Cette exo-structure était le produit fini d’un processus d’innovation ayant eu cours dans un espace des concepts fixe et un espace des connaissances en expansion continue, par l’
in formation de contraintes endogènes et exogènes.
L’exode missionnelle
Témoin principal et presque exclusif des prolégomènes de ce glorieux spectacle, alors en continu perfectionnement, et duquel elle tirait une nouvelle et paisible assurance, la petite tortue se décida à entamer une longue marche que n’osait que peu parmi ses congénères tortues d’eaux douces.
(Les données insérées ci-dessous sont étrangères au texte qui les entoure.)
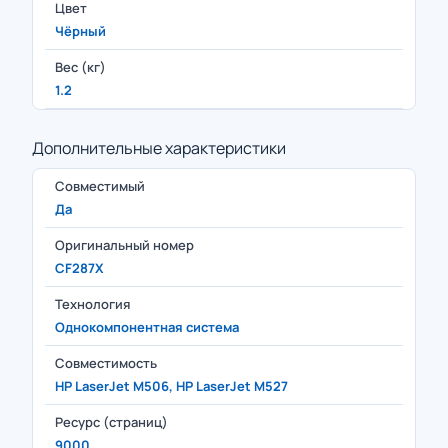
Цвет
Чёрный
Вес (кг)
1.2
Дополнительные характеристики
Совместимый
Да
Оригинальный номер
CF287X
Технология
Однокомпонентная система
Совместимость
HP LaserJet M506, HP LaserJet M527
Ресурс (страниц)
9000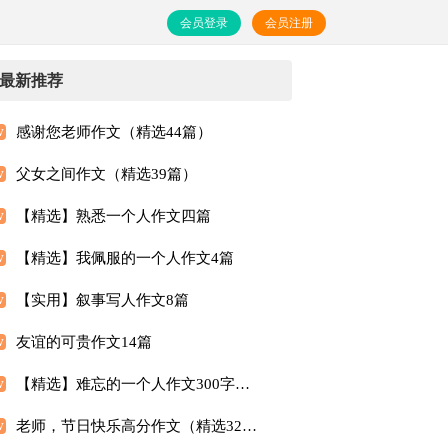
会员登录
会员注册
最新推荐
感谢您老师作文（精选44篇）
父女之间作文（精选39篇）
【精选】熟悉一个人作文四篇
【精选】我佩服的一个人作文4篇
【实用】叙事写人作文8篇
友谊的可贵作文14篇
【精选】难忘的一个人作文300字汇总7篇
老师，节日快乐高分作文（精选32篇）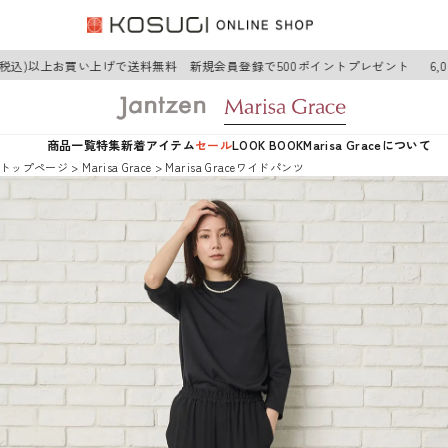
(税込)以上お買い上げで送料無料 新規会員登録で500ポイントプレゼント
6,0
商品一覧
特集
新着アイテム
セール
LOOK BOOK
Marisa Graceについて
トップページ
Marisa Grace
Marisa Graceワイドパンツ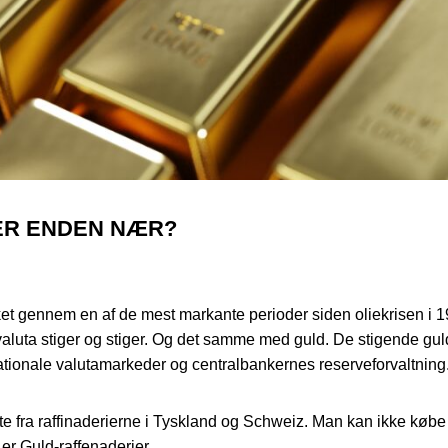
ER ENDEN NÆR?
ket gennem en af de mest markante perioder siden oliekrisen i 1
tovaluta stiger og stiger. Og det samme med guld. De stigende gu
rnationale valutamarkeder og centralbankernes reserveforvaltning
e fra raffinaderierne i Tyskland og Schweiz. Man kan ikke købe 
er Guld-raffenaderier.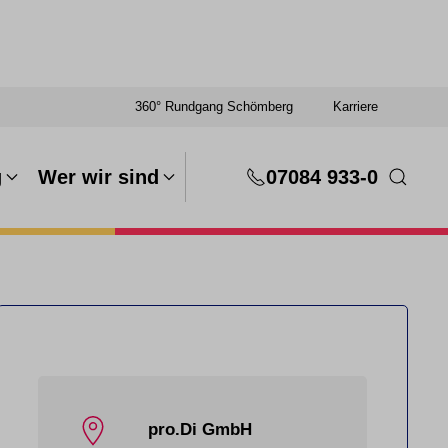
360° Rundgang Schömberg
Karriere
g
Wer wir sind
07084 933-0
pro.Di GmbH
Marche qui la mènerait, par transition terrestre, vers les flots autrement plus agités de la grande mer. A mesure qu’elle approchait son but, elle était encouragée par la rencontre avec différents spécimens du vivant portant eux aussi, du fait de leur fragilité structurelle, diverses arts d’exo-squelettes.
La petite tortue était bientôt prête à plonger dans cette immensité biologique, qui matérialisait une diversité bien plus complexe de flots d’information. Cependant, fonctions cognitives et dynamiques neuronales, profondément façonnées par son art, étant inclinées vers l’horizon de son environnement, la petite tortue se disposait à
in former tout potentiel de menace incident.
Threat Neuron est l’histoire d’une posture consubstancielle contre la menace prospective. Elle élabore une innovation continuelle sous contraintes, trouvant dans l’être-même les ressorts de sa propre défense.